Secured and unsecured borrowing by individuals was encouraged by a high degree of consumer confidence, nurtured by an extended period of consistent and stable economic growth, an accompanying sustained fall in unemployment and a significant relaxation in monetary policy.

Reaction by the Bank

The Bank reduced interest rates seven times in 2001 taking base rates down from 6% to 4% at which rate they stayed through 2002, before being reduced to 3.5% by the summer of 2003.

At the same time, competition among financial institutions led to a squeezing of mortgage rates which further encouraged borrowing.

Buoyant consumer confidence, falling interest rates and the sharp increase in housing wealth brought about by strong house price rises, especially in the south of England, also led to a return to mortgage equity withdrawal (see Chart 14.4 Consumer Borrowing).

The strength of this reaction was such that at its peak, this form of borrowing was equivalent to over 8% of disposable incomes, substantially adding to potential spending power.

It therefore raised significant concerns for the monetary authorities. The last time that MEW had been high was during the late 1980s boom when consumer spending growth became unsustainable.

Since the end of 1999, borrowing by private non-financial companies from banks and building societies has generally been strong.

For much of the period, these companies have also raised substantial amounts on the UK capital markets, either through the issue of extra shares or through bond issues.

In total, companies raised far more money in 2000 than was necessary to meet the difference between internally generated funds (the amount left over from profits after dividends have been paid) and the cost of investment they undertook.

This ‘extra’ funding was largely used for two things. A large slice can be attributed to borrowing by a small number of companies to acquire mobile telecommunications licences while much of the remainder was used to finance the acquisition of other companies, both UK owned and overseas owned.

A similar picture was seen in 2004 and the first quarter of 2005. In this period internally generated funds were more than sufficient to meet corporate spending on new capital equipment or expansion of existing operations, yet companies’ borrowing from banks remained robust.

Instead, companies used their net saving (internally generated funds less capital expenditure) plus externally raised funds such as bank borrowing to buy back their own shares (the value of share buyback doubled), to finance mergers and acquisitions and to build up liquid assets (bank deposits).

By the middle of 2006, the economy was deemed to be growing too fast and monetary policy was gradually tightened.

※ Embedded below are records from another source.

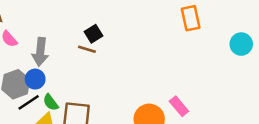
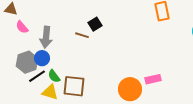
black square: (93, 34) -> (95, 24), moved
pink rectangle: (179, 106) -> (153, 79), turned -63

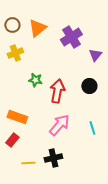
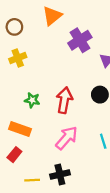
orange triangle: (37, 28) -> (52, 16), moved
green star: (35, 80) -> (32, 100), moved

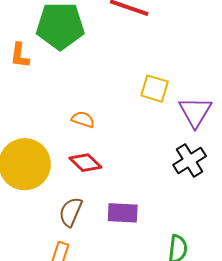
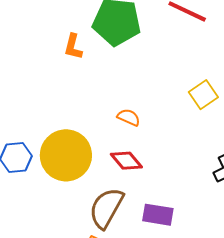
yellow square: (155, 89) -> (203, 95), turned 32
brown semicircle: (71, 212) -> (106, 208), size x1.4

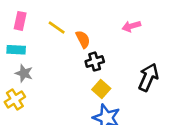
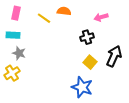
orange semicircle: (83, 39) -> (64, 11), moved, turned -56
black cross: (95, 62) -> (87, 37), moved
yellow square: (101, 89) -> (90, 62), moved

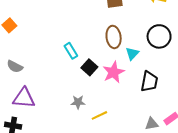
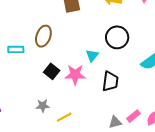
brown ellipse: (114, 37) -> (43, 36), moved, turned 30
cyan rectangle: (71, 51) -> (16, 49), moved, turned -56
pink star: (114, 72) -> (75, 75), turned 30

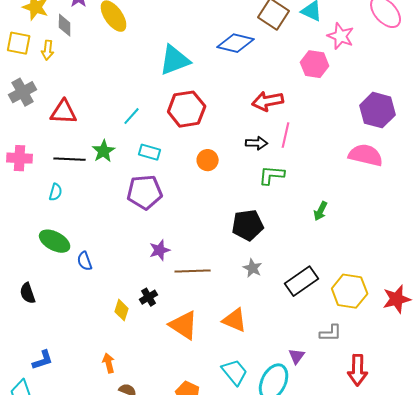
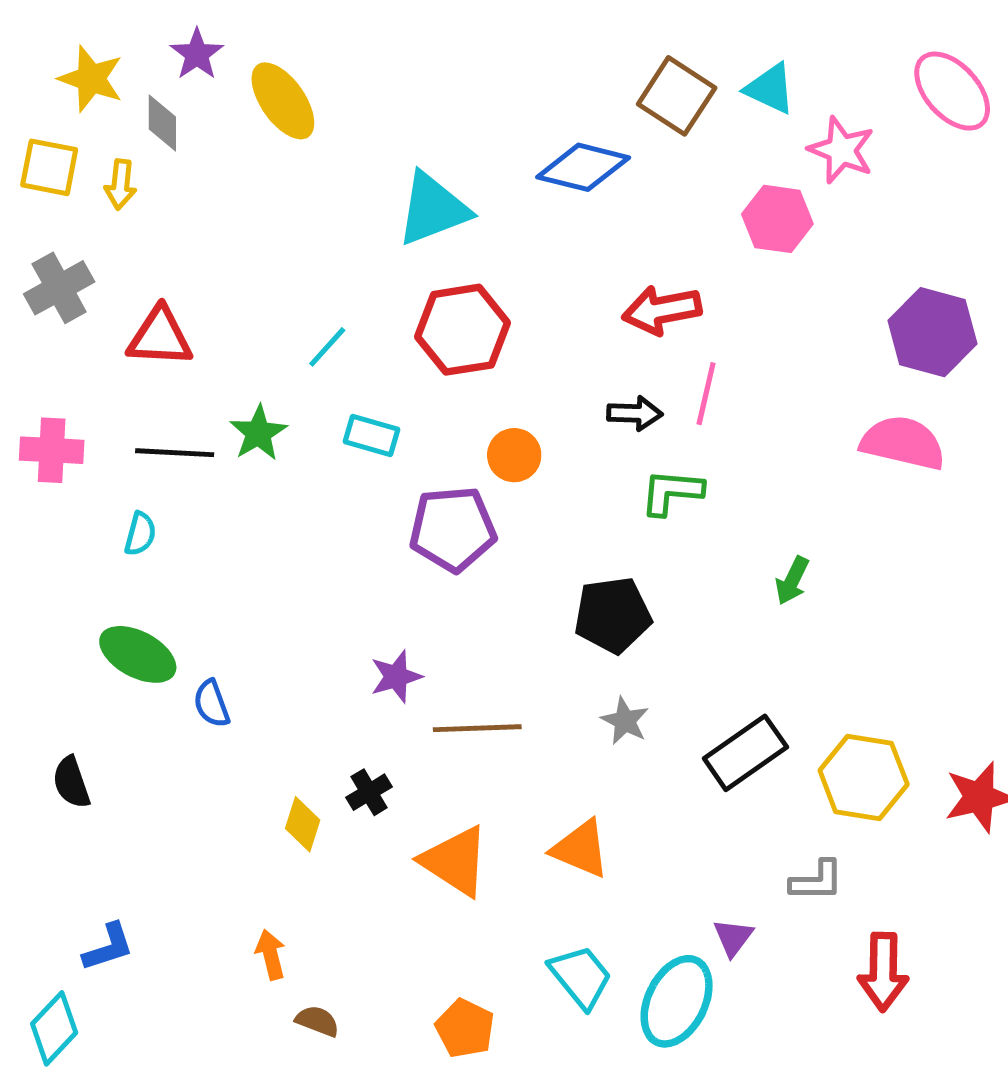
purple pentagon: (145, 192) -> (453, 529), moved

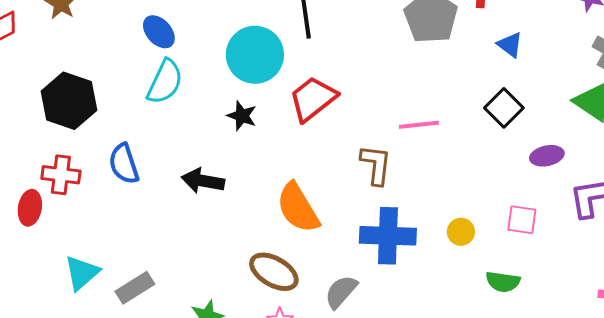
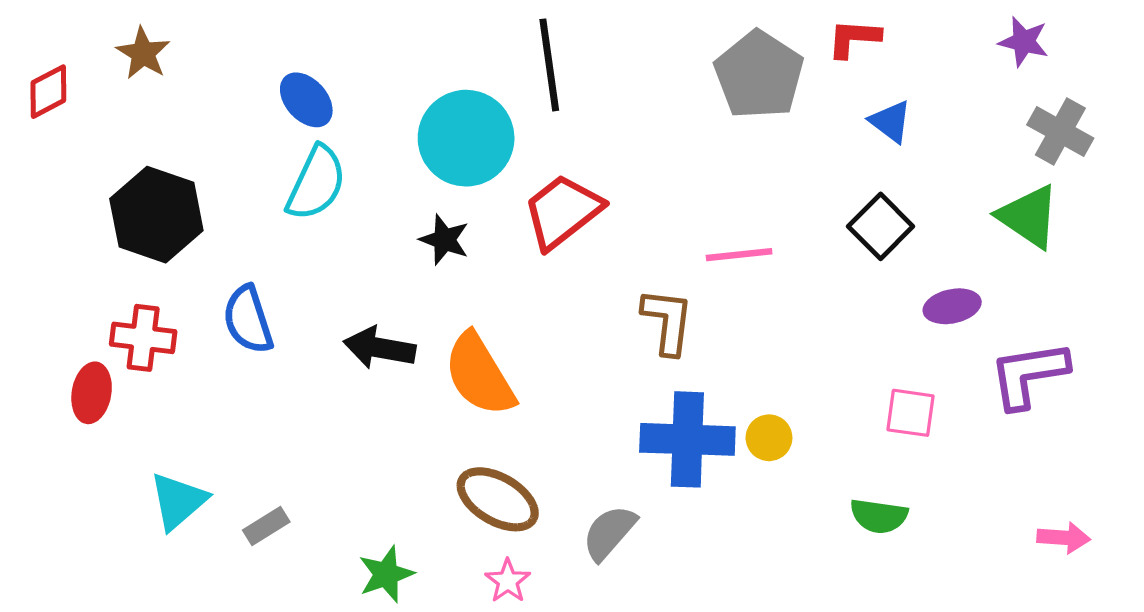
orange semicircle: (298, 208) -> (479, 375), moved
yellow circle: (461, 232) -> (769, 438), moved
gray rectangle: (135, 288) -> (266, 526), size x0.7

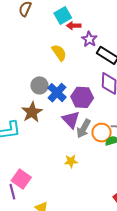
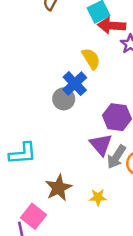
red arrow: (74, 26) -> (112, 26), size x1.5
blue cross: (57, 93) -> (75, 84), moved
brown star: (32, 112) -> (58, 188), moved

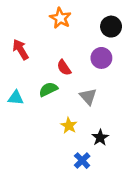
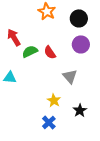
black circle: (111, 27) -> (79, 18), moved
green semicircle: (48, 89) -> (30, 51), moved
blue cross: (82, 161) -> (49, 122), moved

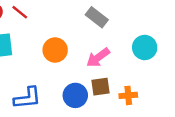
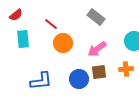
red line: (20, 12) -> (51, 24), moved
orange cross: (128, 95) -> (126, 69), moved

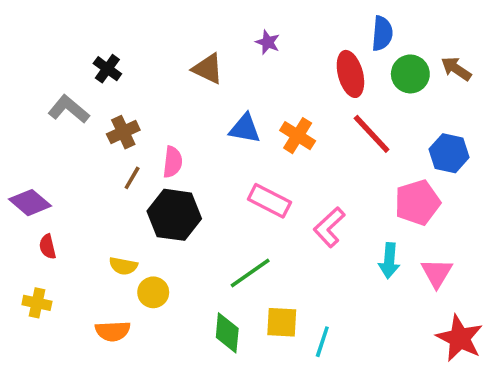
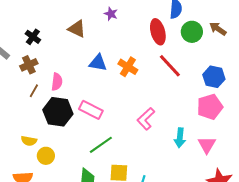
black cross: (107, 69) -> (33, 37), moved
pink rectangle: (269, 201) -> (91, 110), moved
pink pentagon: (417, 203) -> (210, 107), moved

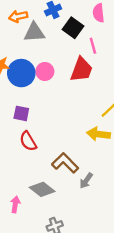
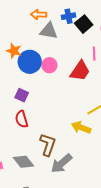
black square: (73, 28) -> (84, 24), moved
brown L-shape: (65, 163) -> (48, 145), turned 50
gray arrow: (86, 181) -> (62, 163), size x1.6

Between August 2006 and July 2007, Bank Rate went up a full percentage point to 5.75%, putting pressure on a heavily indebted personal sector which had to cope with servicing a debt level which had hit £1.5 trillion, equivalent to 160% of personal incomes. Further borrowing and spending came under pressure.

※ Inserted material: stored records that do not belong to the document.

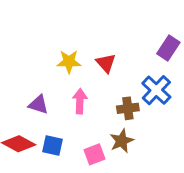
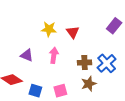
blue cross: (156, 90) -> (107, 63), moved
brown star: (122, 141) -> (89, 84), moved
blue square: (53, 145) -> (35, 91), moved

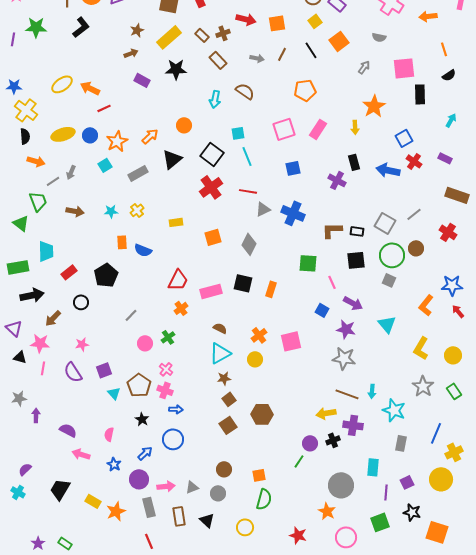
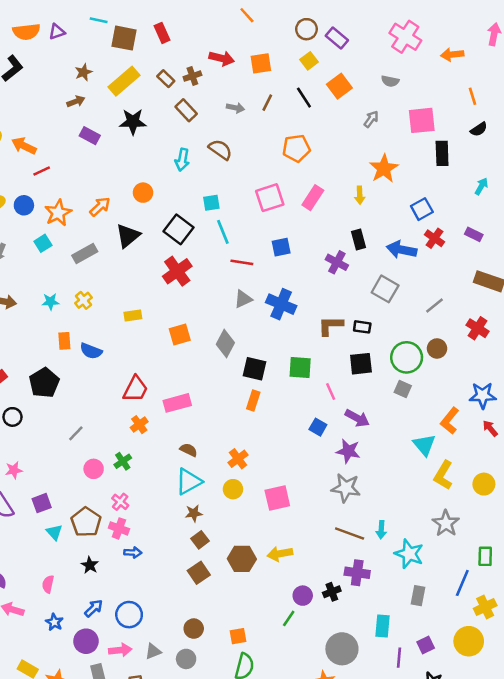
red line: (248, 191) -> (242, 262), moved
gray square: (385, 223) -> (385, 289), moved
black square: (243, 283) -> (255, 369), moved
cyan triangle: (387, 324) -> (424, 445), moved
pink square: (291, 341) -> (277, 498), moved
green rectangle: (454, 391) -> (485, 556), moved, turned 35
yellow arrow: (326, 413) -> (280, 554), moved
blue circle: (173, 439) -> (129, 615), moved

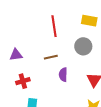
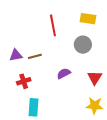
brown line: (51, 57) -> (35, 56), moved
purple semicircle: (63, 75) -> (64, 73), turned 64

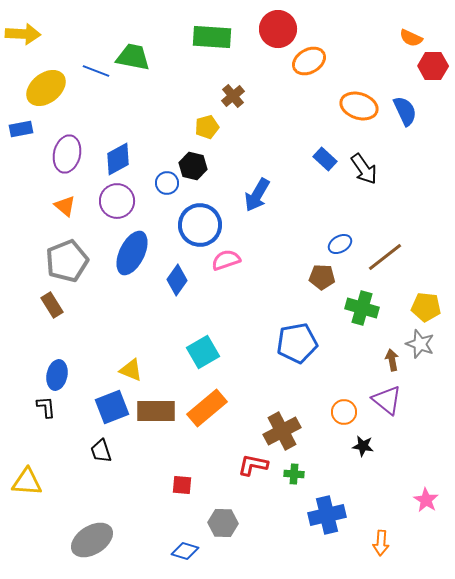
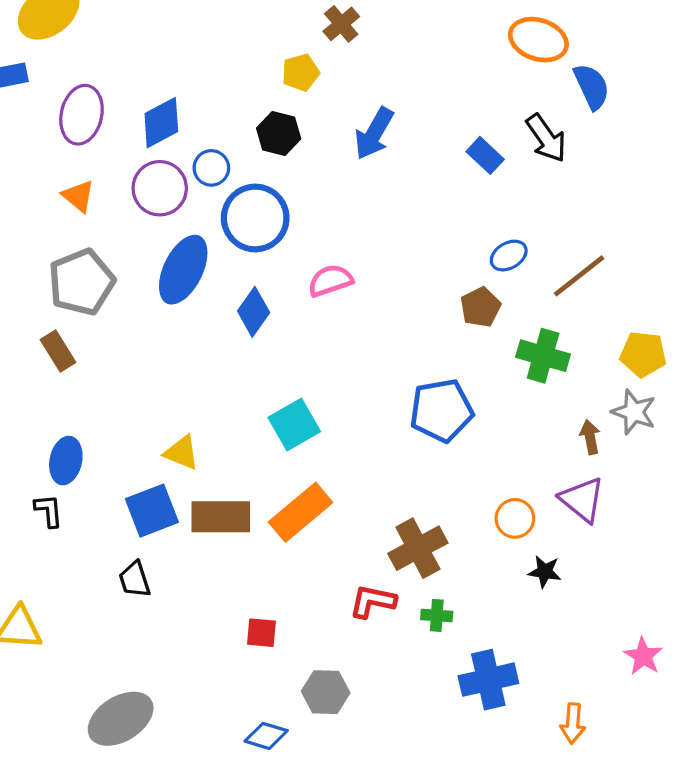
blue semicircle: (405, 111) -> (592, 87), moved
blue rectangle: (325, 159) -> (485, 155), moved
blue circle: (167, 183) -> (211, 168), moved
blue arrow: (257, 195) -> (374, 133), moved
blue circle: (200, 225) -> (255, 218), moved
brown pentagon: (322, 277) -> (481, 307), turned -30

As a result, the housing bubble burst and consumer confidence evaporated while in the corporate sector weakening activity led to firms deciding to cut back on business investment.

With only the public sector making a positive contribution, GDP growth slipped well into negative territory in the middle of 2008.

Interest rates were eased in late 2007 and early 2008 but only as far as 5% since the MPC was still worried about inflationary pressures in the economy. Indeed it was not until the autumn that concerns about deflation ousted inflationary worries and Bank Rate was slashed.

In a situation where the credit crunch had exacerbated the downturn, the traditional form of monetary loosening proved inadequate, however, and in March 2009, quantitative easing was introduced to kick start the economy.